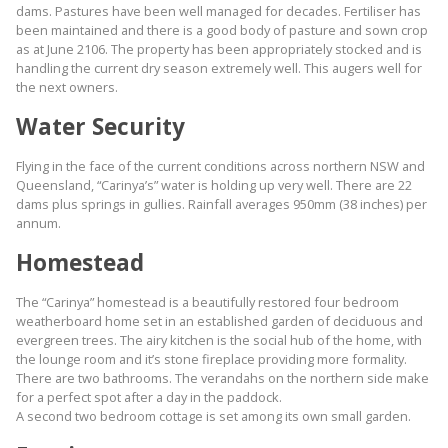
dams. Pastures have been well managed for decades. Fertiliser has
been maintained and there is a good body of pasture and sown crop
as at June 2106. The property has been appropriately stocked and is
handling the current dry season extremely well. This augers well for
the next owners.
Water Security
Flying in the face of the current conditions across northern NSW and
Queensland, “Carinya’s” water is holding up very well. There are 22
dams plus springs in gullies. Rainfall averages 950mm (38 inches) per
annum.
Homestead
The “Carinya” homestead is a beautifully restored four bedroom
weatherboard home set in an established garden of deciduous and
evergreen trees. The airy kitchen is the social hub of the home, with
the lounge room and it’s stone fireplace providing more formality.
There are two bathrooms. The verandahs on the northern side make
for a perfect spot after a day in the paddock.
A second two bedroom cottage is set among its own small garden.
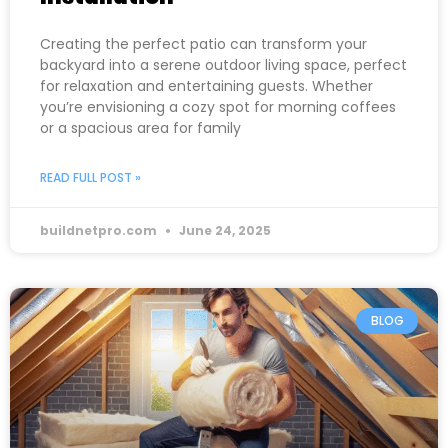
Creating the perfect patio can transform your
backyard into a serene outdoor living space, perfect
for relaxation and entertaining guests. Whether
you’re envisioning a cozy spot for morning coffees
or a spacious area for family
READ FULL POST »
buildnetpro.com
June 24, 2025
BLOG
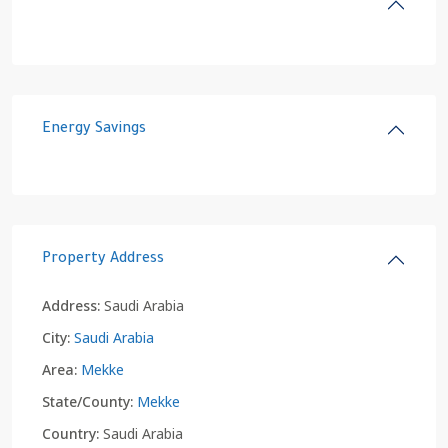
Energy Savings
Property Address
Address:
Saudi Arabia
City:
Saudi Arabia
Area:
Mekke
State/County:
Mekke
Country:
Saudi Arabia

----

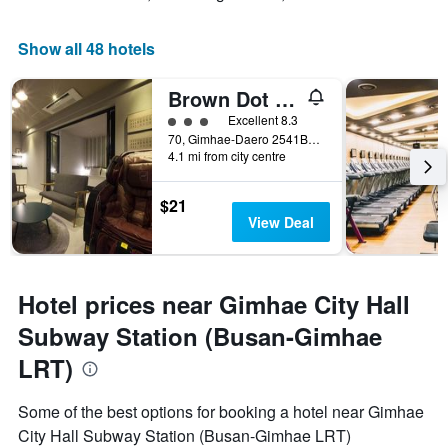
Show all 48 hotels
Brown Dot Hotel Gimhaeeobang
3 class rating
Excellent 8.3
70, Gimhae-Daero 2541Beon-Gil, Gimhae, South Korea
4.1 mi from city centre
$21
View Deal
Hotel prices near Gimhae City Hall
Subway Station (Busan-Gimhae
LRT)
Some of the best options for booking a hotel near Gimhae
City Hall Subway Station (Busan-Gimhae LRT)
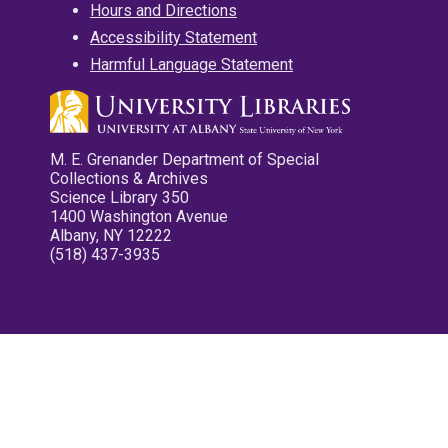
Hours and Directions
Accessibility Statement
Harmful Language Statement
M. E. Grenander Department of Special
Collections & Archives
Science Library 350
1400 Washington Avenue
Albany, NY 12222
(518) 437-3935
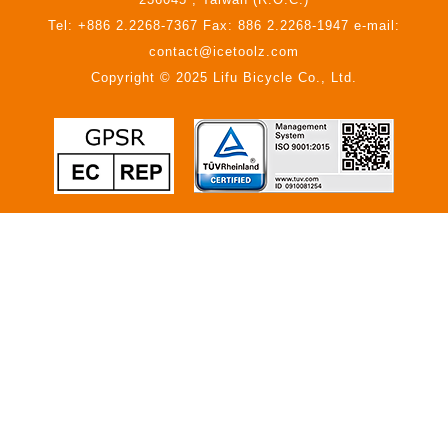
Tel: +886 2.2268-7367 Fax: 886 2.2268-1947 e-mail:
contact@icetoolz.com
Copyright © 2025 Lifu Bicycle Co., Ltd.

----

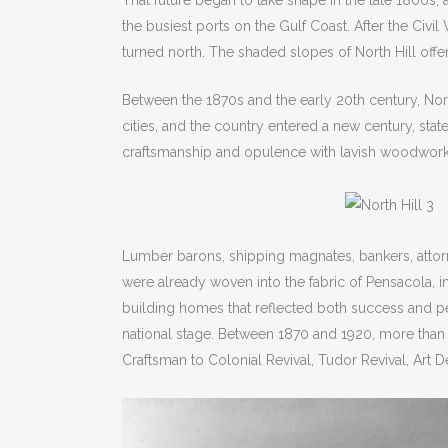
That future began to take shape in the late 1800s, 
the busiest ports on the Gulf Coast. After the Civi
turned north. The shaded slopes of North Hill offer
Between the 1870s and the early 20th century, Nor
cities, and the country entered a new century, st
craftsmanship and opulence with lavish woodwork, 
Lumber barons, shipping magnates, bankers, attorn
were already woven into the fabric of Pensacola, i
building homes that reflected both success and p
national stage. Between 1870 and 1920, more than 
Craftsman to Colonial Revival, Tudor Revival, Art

----

# [What the exercise asks]
Look above for the line with "the next owners." and the line with "evergreen trees. The". Write out those two lines and all the lines between them, exactly, and no others.

# [Response area]
the next owners.
Water Security
Flying in the face of the current conditions across northern NSW and
Queensland, “Carinya’s” water is holding up very well. There are 22
dams plus springs in gullies. Rainfall averages 950mm (38 inches) per
annum.
Homestead
The “Carinya” homestead is a beautifully restored four bedroom
weatherboard home set in an established garden of deciduous and
evergreen trees. The airy kitchen is the social hub of the home, with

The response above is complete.